Asteroids are compelling targets for mining everything from gold, iron, nickel and platinum to water that can be extracted to support human settlements. But the case for developing our asteroid capabilities is also wrapped up in planetary defense, and it’s interesting to see this section of the NASA RFI:

Asteroid Deflection Demonstration: NASA is interested in concepts for deflecting the trajectory of an asteroid using the robotic Asteroid Redirection Vehicle (ARV) that would be effective against objects large enough to do significant damage at the Earth’s surface should they impact (i.e. > 100 meters in size). These demonstrations could include but [are] not limited to: a. Use of the ARV to demonstrate a slow push trajectory modification on a larger asteroid. b. Use of the ARV to demonstrate a “gravity tractor” technique on an asteroid. c.
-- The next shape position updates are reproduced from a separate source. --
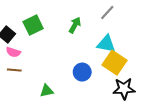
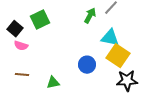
green arrow: (75, 25) -> (90, 16), moved
brown line: (14, 70) -> (22, 75), moved

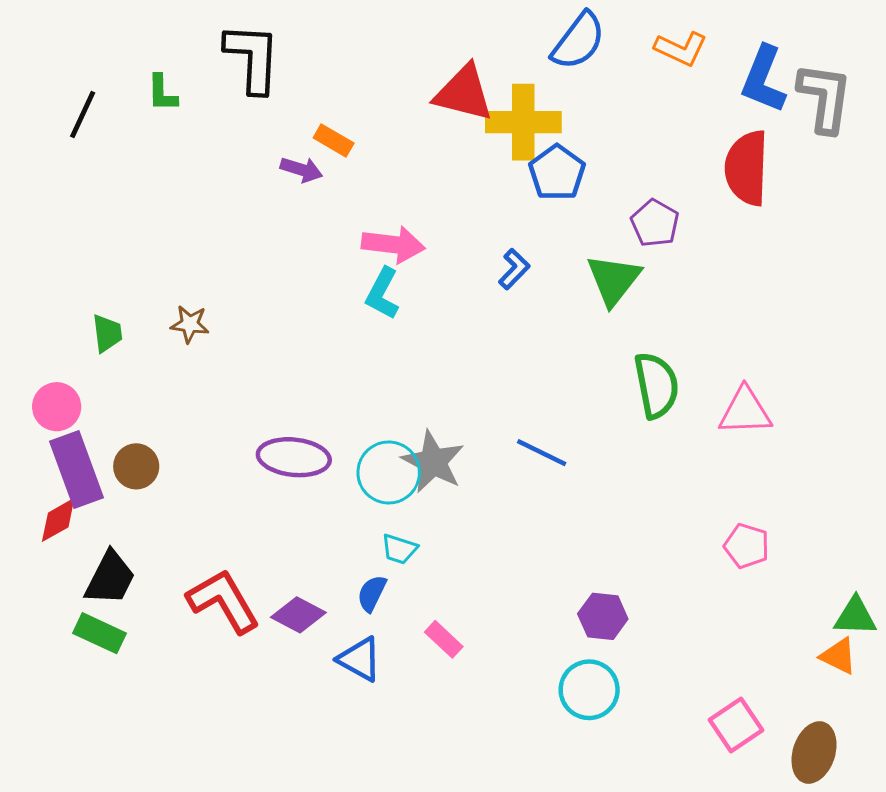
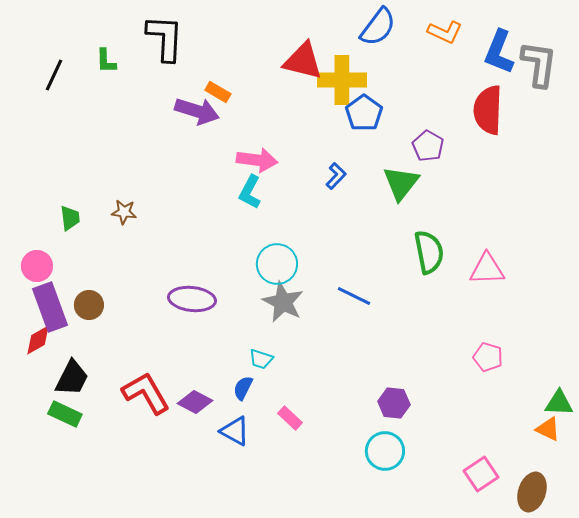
purple arrow: (301, 170) -> (197, 111), size x1.6
cyan circle: (389, 473) -> (277, 264), moved

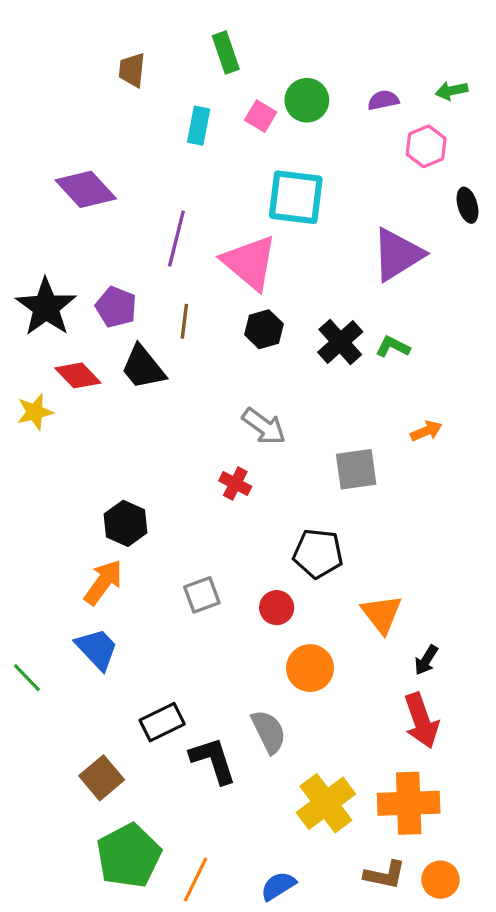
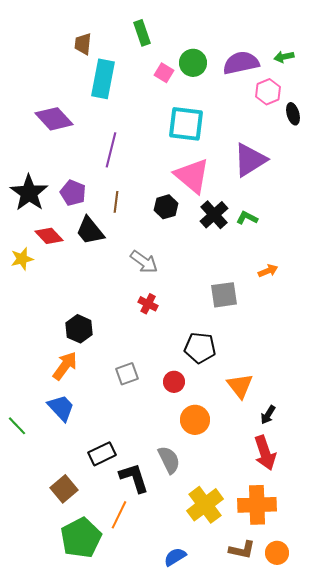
purple semicircle: (383, 100) -> (241, 63), size x1.8
cyan rectangle: (199, 126) -> (103, 79), moved, size x1.6
black ellipse: (468, 205) -> (293, 114), moved
pink triangle: (250, 262) -> (192, 176), moved
gray arrow: (264, 426) -> (144, 262), moved
orange line: (196, 880) -> (119, 515), moved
Use of ARV instrumentation for investigations useful to planetary defense (e.g. sub-surface penetrating imaging) d. Use of deployables from the ARV to demonstrate techniques useful to planetary defense (e.g. deployment of a stand alone transponder for continued tracking of the asteroid over a longer period of time).

10,000 NEOs and Counting

All of this is wrapped up inside the larger agency effort to capture and de-spin an asteroid and redirect it into translunar space, as described in the document. Just after the release of the NASA Request for Information on June 18, we learned that the 10,000th near-Earth object, asteroid 2013 MZ5, was detected by the Pan-STARRS-1 telescope in Hawaii. Near-Earth objects (NEOs) can approach the Earth’s orbital distance within 45 million kilometers. Known NEOs are as large as 40 kilometers (1036 Ganymed) or as small as a meter in diameter. Asteroid 2013 MZ5 turns out to be about 300 meters across and is not in an orbit that is considered hazardous.

neo20130624-640 (2)

Image: Asteroid 2013 MZ5 as seen by the University of Hawaii’s PanSTARR-1 telescope. In this animated gif, the asteroid moves relative to a fixed background of stars. Asteroid 2013 MZ5 is in the right of the first image, towards the top, moving diagonally left/down. Credit: PS-1/UH.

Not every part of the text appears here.